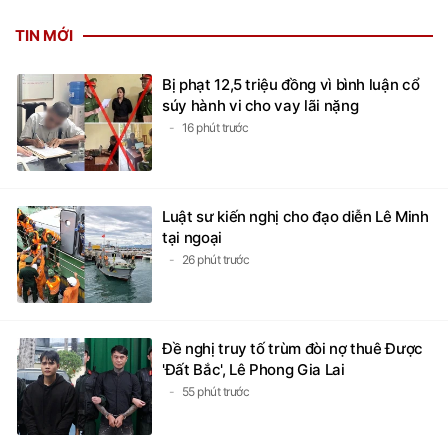
TIN MỚI
Bị phạt 12,5 triệu đồng vì bình luận cổ
súy hành vi cho vay lãi nặng
16 phút trước
Luật sư kiến nghị cho đạo diễn Lê Minh
tại ngoại
26 phút trước
Đề nghị truy tố trùm đòi nợ thuê Được
'Đất Bắc', Lê Phong Gia Lai
55 phút trước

——

Your instructions:
Produce an exact copy of every line above, with the images left out.

Exercise result:
TIN MỚI
Bị phạt 12,5 triệu đồng vì bình luận cổ
súy hành vi cho vay lãi nặng
16 phút trước
Luật sư kiến nghị cho đạo diễn Lê Minh
tại ngoại
26 phút trước
Đề nghị truy tố trùm đòi nợ thuê Được
'Đất Bắc', Lê Phong Gia Lai
55 phút trước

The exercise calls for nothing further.